What to do: Lines below that include "David" are the answer; copy each one.
___
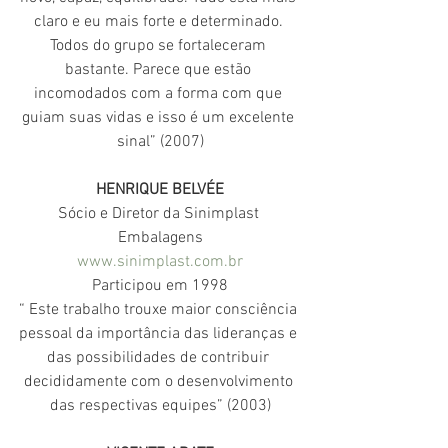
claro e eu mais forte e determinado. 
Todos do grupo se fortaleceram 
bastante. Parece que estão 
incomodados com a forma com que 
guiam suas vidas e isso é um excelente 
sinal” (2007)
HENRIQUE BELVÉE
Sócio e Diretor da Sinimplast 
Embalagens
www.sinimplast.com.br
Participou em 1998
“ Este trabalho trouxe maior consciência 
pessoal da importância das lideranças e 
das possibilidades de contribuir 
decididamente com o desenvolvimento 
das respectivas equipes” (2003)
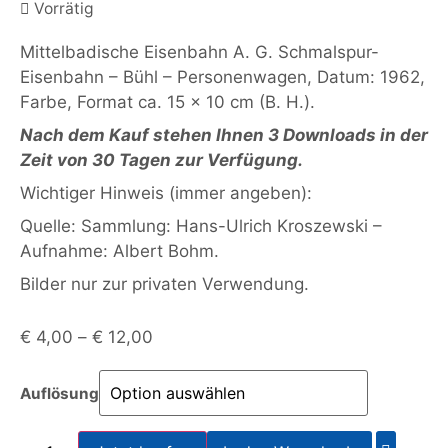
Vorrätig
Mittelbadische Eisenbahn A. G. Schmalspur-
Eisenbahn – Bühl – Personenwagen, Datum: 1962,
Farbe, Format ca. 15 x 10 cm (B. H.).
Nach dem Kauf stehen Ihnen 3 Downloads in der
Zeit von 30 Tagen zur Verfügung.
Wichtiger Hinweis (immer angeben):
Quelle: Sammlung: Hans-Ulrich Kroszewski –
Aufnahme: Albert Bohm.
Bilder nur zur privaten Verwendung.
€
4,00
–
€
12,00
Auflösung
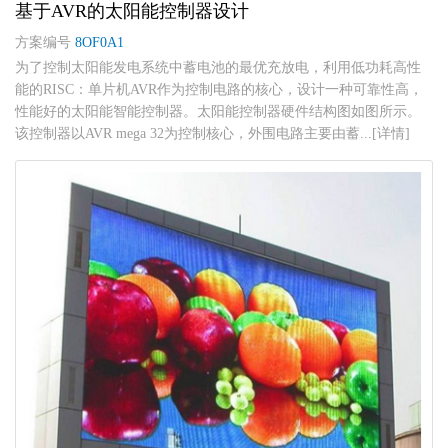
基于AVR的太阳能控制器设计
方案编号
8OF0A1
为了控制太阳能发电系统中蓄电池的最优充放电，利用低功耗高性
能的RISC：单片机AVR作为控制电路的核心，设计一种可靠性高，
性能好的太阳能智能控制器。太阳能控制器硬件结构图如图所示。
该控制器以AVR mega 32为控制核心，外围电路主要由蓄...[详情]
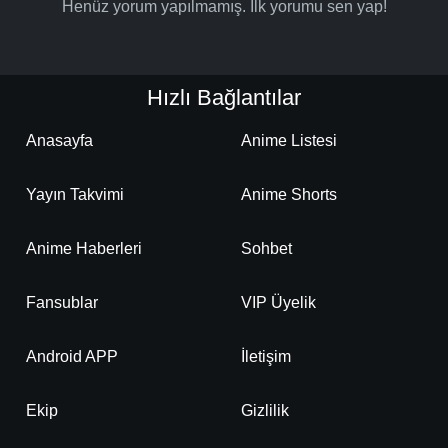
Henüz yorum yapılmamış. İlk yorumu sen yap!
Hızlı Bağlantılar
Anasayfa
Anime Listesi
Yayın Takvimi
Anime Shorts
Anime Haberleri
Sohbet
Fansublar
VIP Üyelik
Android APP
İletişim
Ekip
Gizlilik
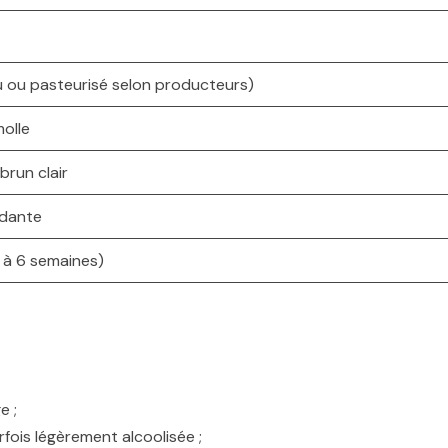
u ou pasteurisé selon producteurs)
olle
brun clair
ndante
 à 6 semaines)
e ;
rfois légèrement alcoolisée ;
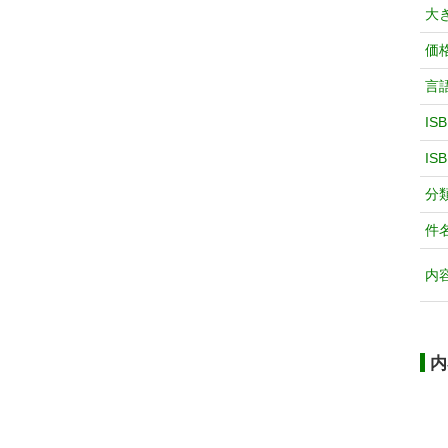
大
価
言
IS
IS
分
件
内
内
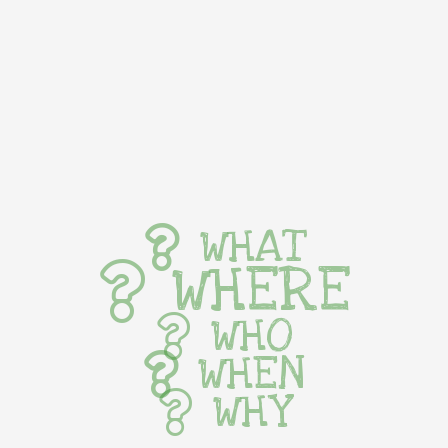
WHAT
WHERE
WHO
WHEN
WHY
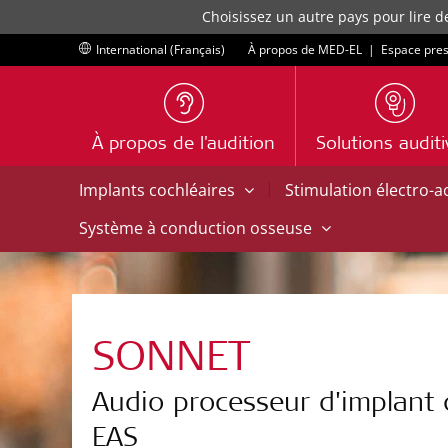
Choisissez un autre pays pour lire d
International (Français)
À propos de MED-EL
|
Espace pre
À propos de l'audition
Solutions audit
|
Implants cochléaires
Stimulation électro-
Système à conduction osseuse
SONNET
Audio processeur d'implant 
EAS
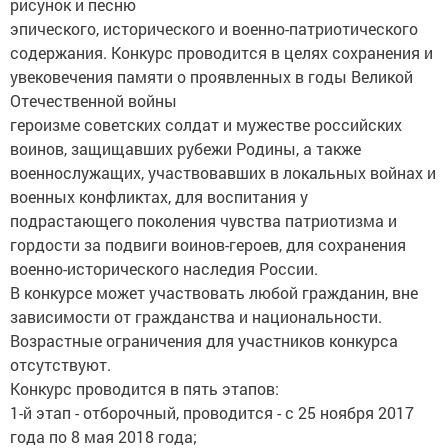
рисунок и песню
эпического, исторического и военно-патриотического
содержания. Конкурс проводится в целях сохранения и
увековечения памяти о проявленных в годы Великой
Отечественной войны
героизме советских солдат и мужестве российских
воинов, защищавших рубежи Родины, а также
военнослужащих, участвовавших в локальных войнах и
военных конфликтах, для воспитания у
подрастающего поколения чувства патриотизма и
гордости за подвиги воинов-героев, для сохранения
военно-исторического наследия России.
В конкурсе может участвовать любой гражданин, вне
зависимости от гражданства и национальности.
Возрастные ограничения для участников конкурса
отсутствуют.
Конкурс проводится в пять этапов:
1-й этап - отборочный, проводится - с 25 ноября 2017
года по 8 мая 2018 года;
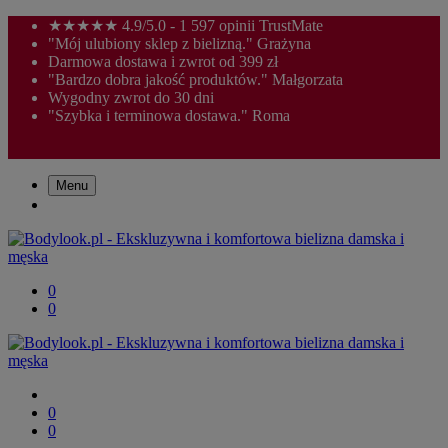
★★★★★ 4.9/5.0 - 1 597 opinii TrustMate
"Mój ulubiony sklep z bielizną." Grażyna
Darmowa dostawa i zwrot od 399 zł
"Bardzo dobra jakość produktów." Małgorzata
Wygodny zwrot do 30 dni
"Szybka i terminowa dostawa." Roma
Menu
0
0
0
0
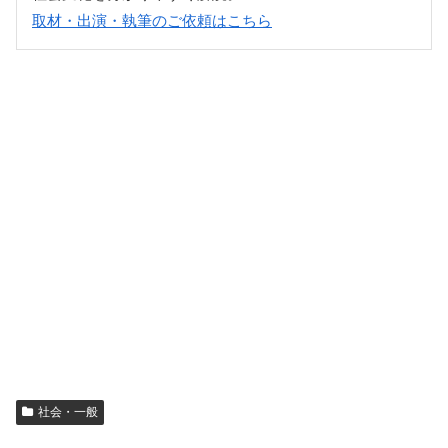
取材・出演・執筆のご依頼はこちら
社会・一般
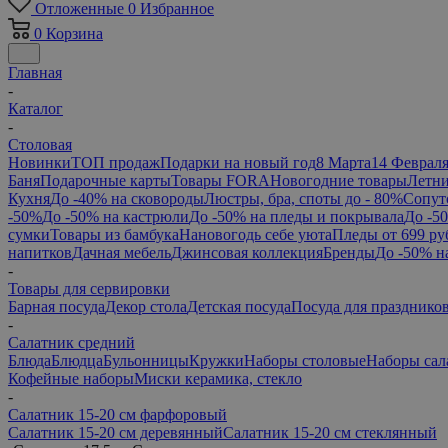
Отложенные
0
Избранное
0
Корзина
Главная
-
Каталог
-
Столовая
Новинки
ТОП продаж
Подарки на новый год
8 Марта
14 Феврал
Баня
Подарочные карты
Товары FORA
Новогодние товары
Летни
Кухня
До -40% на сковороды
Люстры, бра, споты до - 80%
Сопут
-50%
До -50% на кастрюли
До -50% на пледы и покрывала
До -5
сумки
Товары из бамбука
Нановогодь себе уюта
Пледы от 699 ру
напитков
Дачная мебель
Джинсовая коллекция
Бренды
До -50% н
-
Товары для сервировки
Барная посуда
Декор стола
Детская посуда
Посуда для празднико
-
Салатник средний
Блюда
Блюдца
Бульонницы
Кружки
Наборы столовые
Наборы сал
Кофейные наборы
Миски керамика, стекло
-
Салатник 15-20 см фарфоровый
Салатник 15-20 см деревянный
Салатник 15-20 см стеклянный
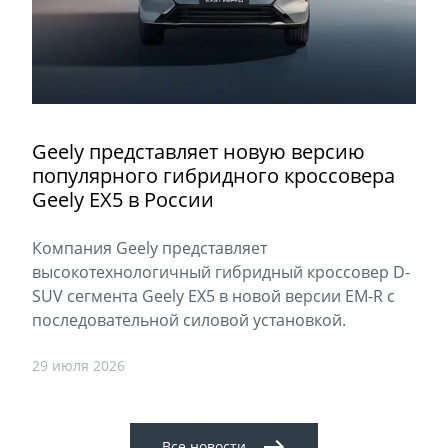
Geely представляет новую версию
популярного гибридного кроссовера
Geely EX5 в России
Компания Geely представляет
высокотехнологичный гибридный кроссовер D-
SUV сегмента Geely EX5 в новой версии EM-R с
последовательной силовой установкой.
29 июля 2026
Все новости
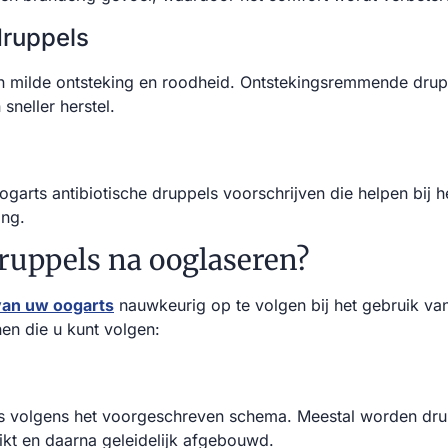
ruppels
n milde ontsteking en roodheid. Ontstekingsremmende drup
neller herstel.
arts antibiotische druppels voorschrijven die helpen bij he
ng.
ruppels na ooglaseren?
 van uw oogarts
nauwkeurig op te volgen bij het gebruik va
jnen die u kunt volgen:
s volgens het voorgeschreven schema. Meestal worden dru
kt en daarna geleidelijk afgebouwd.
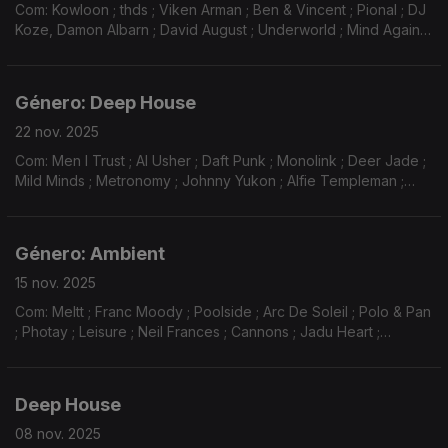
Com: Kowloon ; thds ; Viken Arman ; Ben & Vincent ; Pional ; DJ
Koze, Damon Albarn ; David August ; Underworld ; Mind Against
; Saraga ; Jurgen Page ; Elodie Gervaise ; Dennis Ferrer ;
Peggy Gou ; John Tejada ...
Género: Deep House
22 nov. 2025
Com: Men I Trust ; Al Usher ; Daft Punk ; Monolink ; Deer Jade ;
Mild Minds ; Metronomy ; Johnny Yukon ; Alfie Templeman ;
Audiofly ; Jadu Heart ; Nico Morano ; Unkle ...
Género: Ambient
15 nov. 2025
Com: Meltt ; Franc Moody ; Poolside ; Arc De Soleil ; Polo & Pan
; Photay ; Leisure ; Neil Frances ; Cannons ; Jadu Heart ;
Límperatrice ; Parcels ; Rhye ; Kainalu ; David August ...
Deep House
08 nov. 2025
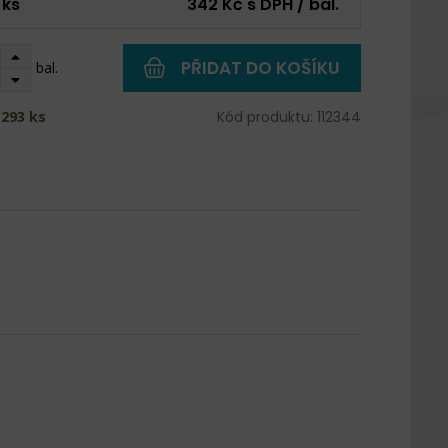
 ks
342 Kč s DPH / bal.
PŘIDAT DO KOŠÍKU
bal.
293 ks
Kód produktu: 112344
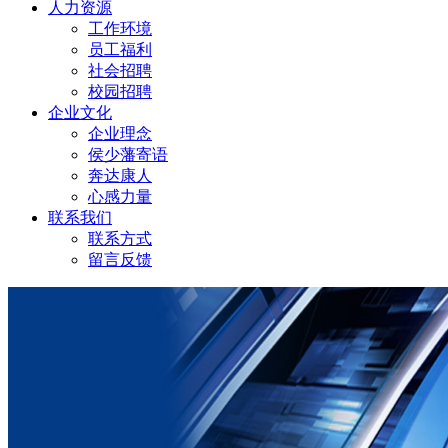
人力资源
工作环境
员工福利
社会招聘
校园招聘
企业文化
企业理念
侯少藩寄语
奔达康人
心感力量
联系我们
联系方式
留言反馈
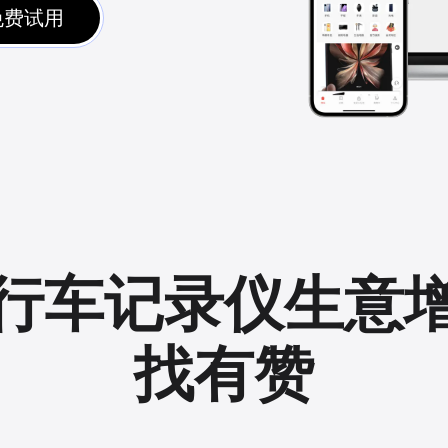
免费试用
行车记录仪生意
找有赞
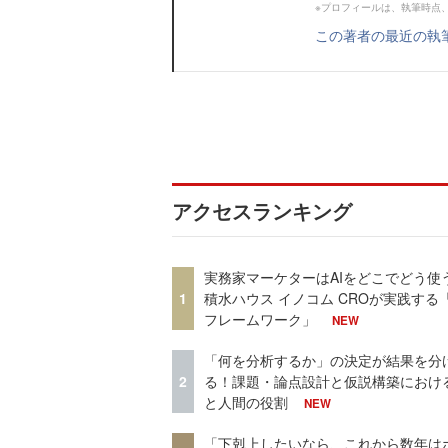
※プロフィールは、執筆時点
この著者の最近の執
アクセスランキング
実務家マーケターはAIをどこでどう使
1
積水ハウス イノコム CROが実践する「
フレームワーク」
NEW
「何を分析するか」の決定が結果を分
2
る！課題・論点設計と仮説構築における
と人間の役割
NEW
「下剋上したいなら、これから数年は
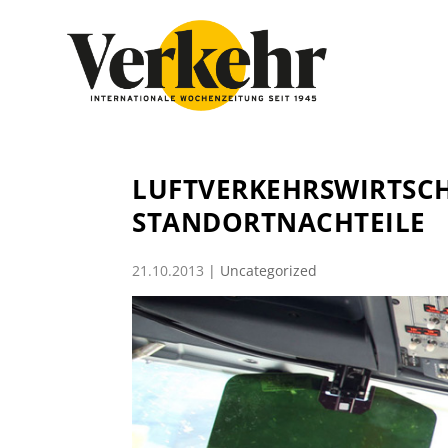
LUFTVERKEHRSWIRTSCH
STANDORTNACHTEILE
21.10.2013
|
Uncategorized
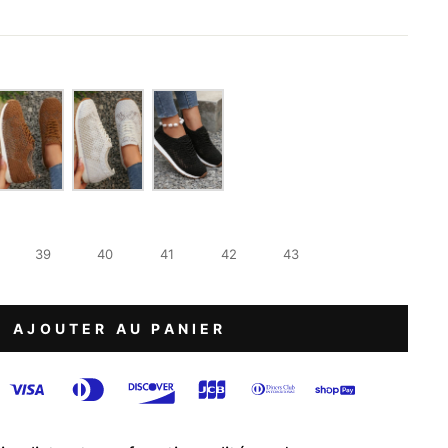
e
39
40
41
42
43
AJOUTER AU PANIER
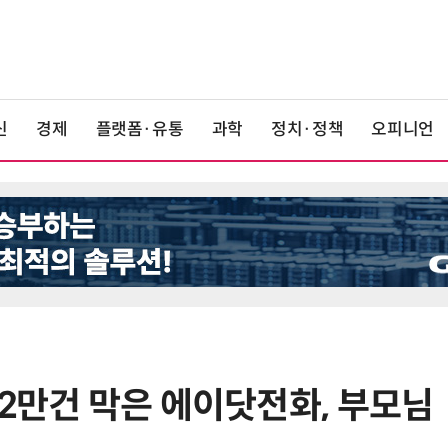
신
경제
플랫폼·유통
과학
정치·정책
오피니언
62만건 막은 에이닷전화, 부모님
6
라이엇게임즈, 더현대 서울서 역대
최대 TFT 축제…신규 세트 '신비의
___
Answer:
Koze, Damon Albarn ; David August ; Underworld ; Mind Against
Límperatrice ; Parcels ; Rhye ; Kainalu ; David August ...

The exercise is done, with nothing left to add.